TASK ITEM:
Could you give the number of lines in the entries below that contain the word "path"? Only the number is wanted.

*** EXTRACTED RECORDS Section Begins ***

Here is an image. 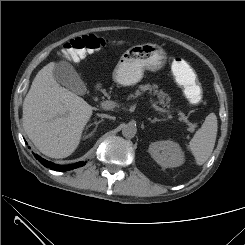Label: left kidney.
<instances>
[{"label":"left kidney","mask_w":245,"mask_h":245,"mask_svg":"<svg viewBox=\"0 0 245 245\" xmlns=\"http://www.w3.org/2000/svg\"><path fill=\"white\" fill-rule=\"evenodd\" d=\"M149 153L163 168L178 167L184 163V154L180 145L171 140L151 143Z\"/></svg>","instance_id":"1"}]
</instances>
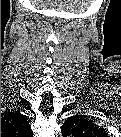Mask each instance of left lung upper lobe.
Segmentation results:
<instances>
[{
  "instance_id": "left-lung-upper-lobe-1",
  "label": "left lung upper lobe",
  "mask_w": 121,
  "mask_h": 137,
  "mask_svg": "<svg viewBox=\"0 0 121 137\" xmlns=\"http://www.w3.org/2000/svg\"><path fill=\"white\" fill-rule=\"evenodd\" d=\"M62 133H86L99 136H105L107 134L104 128L99 127L98 125L81 115H75L68 118L62 126Z\"/></svg>"
}]
</instances>
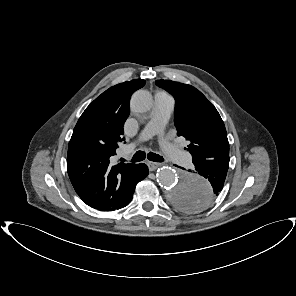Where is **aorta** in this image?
<instances>
[{"mask_svg":"<svg viewBox=\"0 0 296 296\" xmlns=\"http://www.w3.org/2000/svg\"><path fill=\"white\" fill-rule=\"evenodd\" d=\"M152 107L153 99L147 91L139 90L133 94L131 109L134 112L146 114ZM157 181L172 205L190 213L206 210L214 198L211 182L197 172H189L183 168L162 167L157 171Z\"/></svg>","mask_w":296,"mask_h":296,"instance_id":"obj_1","label":"aorta"}]
</instances>
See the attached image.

*** EXTRACTED RECORDS Section Ends ***

ANSWER TO THE EXERCISE:
3